“Hier und Jetzt” – Dolores Walshe on her residency

Dolores Walshe (right) with writer and Elsewhere’s Paul Scraton and Lotte

 

Dolores Walshe won the 2017 Berlin Writing Prize for her short story ‘The Wooden Box’. She stayed at The Circus Hotel for one-month in January/February 2018. During her stay she was also a guest at The British Council Seminar, and read (together with runners up Alissa Jones Nelson and Jodie Noel Vinson) during the launch of the ‘Home is Elsewhere’ Anthology. We talked to her about her experience with The Berlin Writing Prize, her stay at The Circus Hotel and her life since.

 

How did you feel when you received the news you had won the 2017 Berlin Writing Prize?

I was absolutely bowled over by winning the 2017 Berlin Writing Prize, in fact I was thrilled to have made it to the short-list of several brilliant writers and truly never expected to win the actual award. I was on cloud nine for days, in fact, cloud nine could have flown me from Ireland to Berlin instantly, without my actually having to book an airline ticket! I wear the award as a badge of honour on my C.V. and am ever grateful for the enthusiasm, time and attention given to the submitted stories by a very dedicated team of adjudicators led by Victoria.

 

Had you been to Berlin before? How trepidatious were you before you arrived?

I had never been to Berlin before winning the prize, and while I’d won some residencies in an artists’ retreat here in Ireland, I’d never been on one abroad before, in a situation where I wouldn’t be mixing with other writers and artists. Plus, in the past I’d always divided up my residency time into blocks of two weeks, rather than taking a full month in one go. So, though I was excited, I didn’t know quite what to expect of the residency, or myself!

 

What were your first impressions of The Circus and the apartment you won for a month as your prize?
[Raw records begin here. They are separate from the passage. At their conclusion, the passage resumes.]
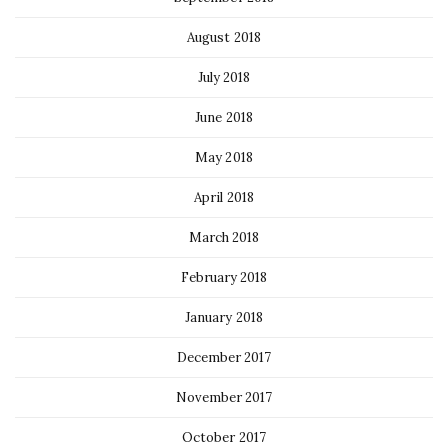
August 2018
July 2018
June 2018
May 2018
April 2018
March 2018
February 2018
January 2018
December 2017
November 2017
October 2017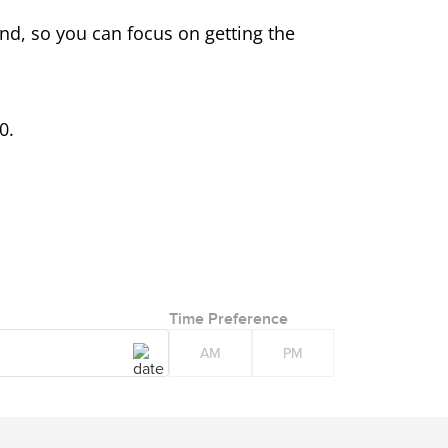
ind, so you can focus on getting the
0.
Time Preference
AM
PM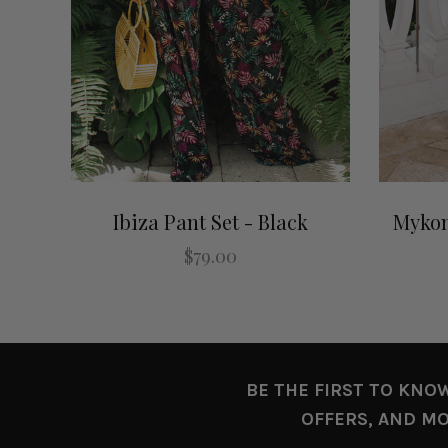
Ibiza Pant Set - Black
Mykon
$79.00
BE THE FIRST TO KNO
OFFERS, AND MO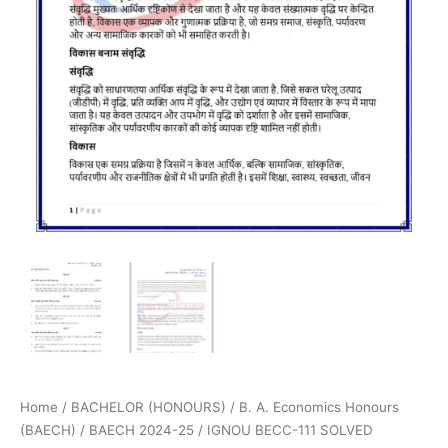
Home
/
BACHELOR (HONOURS)
/
B. A. Economics Honours
(BAECH)
/
BAECH 2024-25
/ IGNOU BECC-111 SOLVED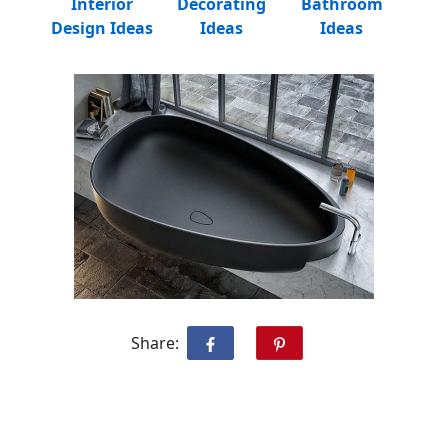
Interior
Decorating
Bathroom
Design Ideas
Ideas
Ideas
Share: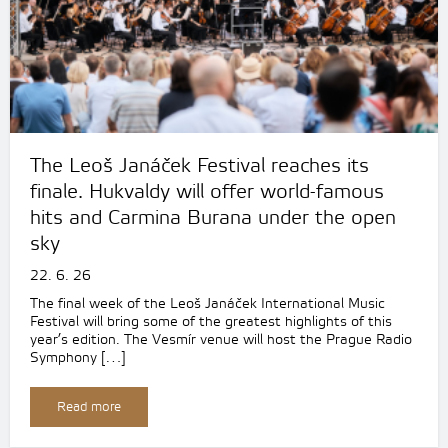
The Leoš Janáček Festival reaches its
finale. Hukvaldy will offer world-famous
hits and Carmina Burana under the open
sky
22. 6. 26
The final week of the Leoš Janáček International Music
Festival will bring some of the greatest highlights of this
year’s edition. The Vesmír venue will host the Prague Radio
Symphony […]
Read more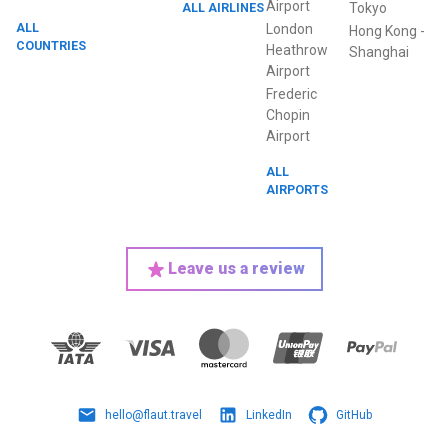
Airport
ALL AIRLINES
Tokyo
ALL
London
Hong Kong
-
COUNTRIES
Heathrow
Shanghai
Airport
Frederic
Chopin
Airport
ALL
AIRPORTS
Leave us a review
hello@flaut.travel
LinkedIn
GitHub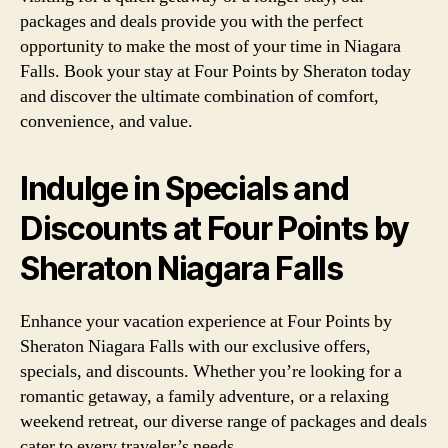
packages and deals provide you with the perfect
opportunity to make the most of your time in Niagara
Falls. Book your stay at Four Points by Sheraton today
and discover the ultimate combination of comfort,
convenience, and value.
Indulge in Specials and
Discounts at Four Points by
Sheraton Niagara Falls
Enhance your vacation experience at Four Points by
Sheraton Niagara Falls with our exclusive offers,
specials, and discounts. Whether you’re looking for a
romantic getaway, a family adventure, or a relaxing
weekend retreat, our diverse range of packages and deals
cater to every traveler’s needs.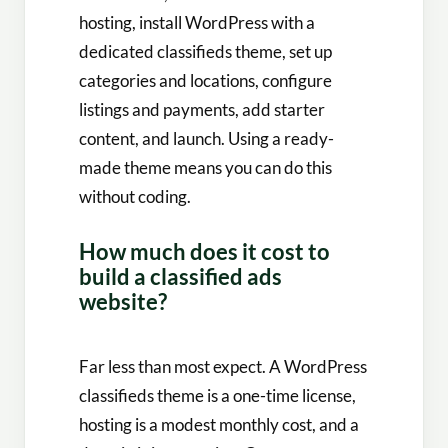
hosting, install WordPress with a
dedicated classifieds theme, set up
categories and locations, configure
listings and payments, add starter
content, and launch. Using a ready-
made theme means you can do this
without coding.
How much does it cost to
build a classified ads
website?
Far less than most expect. A WordPress
classifieds theme is a one-time license,
hosting is a modest monthly cost, and a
The Circus Hotel truly became home for me for the month I was there. Katrin, the manager, and her wonderful staff made me so welcome, and I have such fond memories of them all. The apartment was magnificent, spacious, many-windowed, tucked away up on the second floor at the back of the little courtyard with its water feature. I felt like I’d finally got to be the “artist in the garret” that I never had the freedom to be, when I was much younger!

 

 

How did you experience your one-month residency? We know Berlin can be distracting! What did you do during your time at The Circus Hotel?

There is a neon sign on one of the hotel’s walls which says “Hier und Jetzt..” I used to look out of my apartment window at it and think, yes, I’m truly in the here and now, I’ve been given the invaluable gift of time, and a beautiful sheltering space in which to use that time for my writing. I was determined to live up to what the Berlin Writing Prize and the Circus Hotel residency were offering me, and the “Hier und Jetzt” of it actually surprised me by nudging me towards an old novel I’d written twenty years back, a novel that needed to be filleted and re-written. That is the task I began in that wonderful apartment in The Circus.

Of course The Circus being in such a vibrant part of Berlin as Mitte, proved a terrific distraction when I needed to walk and clear my head. The hotel’s own “Behind the Curtain” events, introduced me quickly to so much of the city, but my favorite event was their after-hours, private night-time tour of the Natural History Museum, a magical experience and one that still lives in my imagination.

 

What kind of year have you had since the residency?

It is just over a year now since I finished the residency and I’ve spent that year continuing the work I began in The Circus, re-writing and editing the entire novel. I’ve also written a short story set in Berlin. This is the first time in a long time that I’ve done such a sustained bout of writing, and it is thanks to the discipline I achieved on the residency. I gave up entering competitions while I worked on the novel, though I did win an arts award for facilitating creative writing workshops and editing a booklet of writings by an intercultural group with members from countries such as Syria, Kurdistan and Nigeria, a hugely humbling and rewarding experience.

I’ve begun the task of sending the novel out to agents and publishers. While I’ve had no luck yet, the quality of my rejections has improved radically, so I live in hope! And I bear in mind Samuel Beckett’s words: “Ever tried. Ever failed. No matter. Try again. Fail again. Fail better.”

 

Do you have any advice for the winner of the 2019 Berlin Writing Prize?

I wish the winner of the 2019 Berlin Writing Prize every writing success possible, and a productive residency at The Circus. And I hope she/he manages to strike a good balance between the wonderful distractions of Berlin and the wonder of the work in hand. Congratulations and happy writing!